I'm beginning to get the sense that this is a rising sentiment. True, it's been a rough road, what with the trouncing civil liberties endured during the Bush years, and we're still making concessions, blaming the War on Terror for a lack of fortitude to core tenets. Perhaps it's the constancy of reminders of where we've gone asunder.
Our government has surrendered its will to govern along with any semblance of competence, self-paralysis in the Senate serving as the permissive poster child of dereliction of duty while local, state, and federal officials allow those on the margins to divert the power of representative democracy toward those who need it the least.
Mega-corporations are driven by little more than a plundering mentality, where taking as much as you can, as fast as you can, is the short-term goal and measure of success, regardless of consequence or ethical boundary, unchecked by regulation, law, or morality, as profits and campaign contributions replace integrity and sustained growth as core canons of American business.
We exhibit a wanton militarism that seeks to spread a brand of freedom that we're unable or unwilling to execute within our own borders but which sucks up an ever-growing share of our economy while our children grow hungry, our jobs disappear, and our infrastructure crumbles like ancient Greek ruins. We've become a living, breathing example that when you're a hammer, every problem looks like a nail.
Our focus has become not the 80% of beliefs that unite us - life, liberty, and the pursuit of happiness - but the 20% that divides us, whether it be one religion seeking predominance over another, one skin color seeking to limit the opportunity of another, or one political party seeking to use our diversity and differences as wedges to split us apart for their own benefit and enrichment.
We've never achieved our more perfect union, but that's remained our goal.
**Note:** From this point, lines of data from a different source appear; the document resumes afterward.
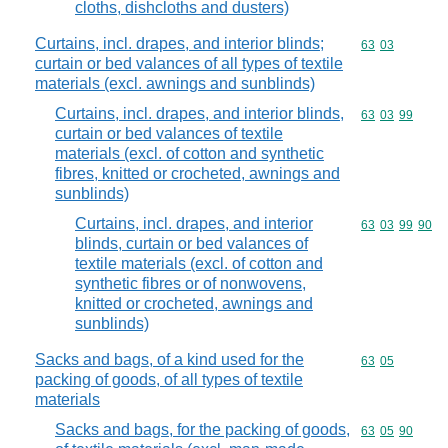
cloths, dishcloths and dusters)
Curtains, incl. drapes, and interior blinds;
Commodity code
63
03
curtain or bed valances of all types of textile
materials (excl. awnings and sunblinds)
Curtains, incl. drapes, and interior blinds,
Commodity code
63
03
99
curtain or bed valances of textile
materials (excl. of cotton and synthetic
fibres, knitted or crocheted, awnings and
sunblinds)
Curtains, incl. drapes, and interior
Commodity code
63
03
99
90
blinds, curtain or bed valances of
textile materials (excl. of cotton and
synthetic fibres or of nonwovens,
knitted or crocheted, awnings and
sunblinds)
Sacks and bags, of a kind used for the
Commodity code
63
05
packing of goods, of all types of textile
materials
Sacks and bags, for the packing of goods,
Commodity code
63
05
90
Why is there such trepidation about the resultant chaos and discomfort associated with change and improvement?
These same constitutional scholar wanna-bes seeking strict interpretation of the broad concepts of Jefferson and Adams, et al. blissfully ignore the very precepts outlined in the Preamble, and continue to ignore the fact that the Bill of Rights was developed in response to serious concerns that omission of significant individual liberties from the draft version of the Constitution might lead to further oppression by a government in its infancy, or its successors, and the inclusion of such liberties was so important that the document was amended before the historical ink was dry.
Individual liberties that protect the rights of Tea Party Patriots to protest, birthers to demand Barack Obama's birth certificate, and rich citizens to finance repugnant political discourse under the umbrella of protected free speech are the root cause of our disagreements, which means our freedom is working exactly as designed. It's impassioned egalitarianism at its best, as voices are heard and claims are staked, in the public arena, where positions can be evaluated, accepted or discarded based on merit and adherence to our principals, not by who postulates the loudest or which group has the most weaponry.
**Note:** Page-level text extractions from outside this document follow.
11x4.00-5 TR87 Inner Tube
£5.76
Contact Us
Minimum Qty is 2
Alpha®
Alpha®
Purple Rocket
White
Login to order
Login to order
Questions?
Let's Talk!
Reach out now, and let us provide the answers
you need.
The voices calling for a return to an ideology of inclusion are growing stronger as they return from the wilderness, a modern day suffrage movement gaining momentum while refusing to be shouted back into the night.
We the People of the United States, in Order to form a more perfect Union, establish Justice, insure domestic Tranquility, provide for the common defence, promote the general Welfare, and secure the Blessings of Liberty to ourselves and our Posterity, do ordain and establish this Constitution for the United States of America.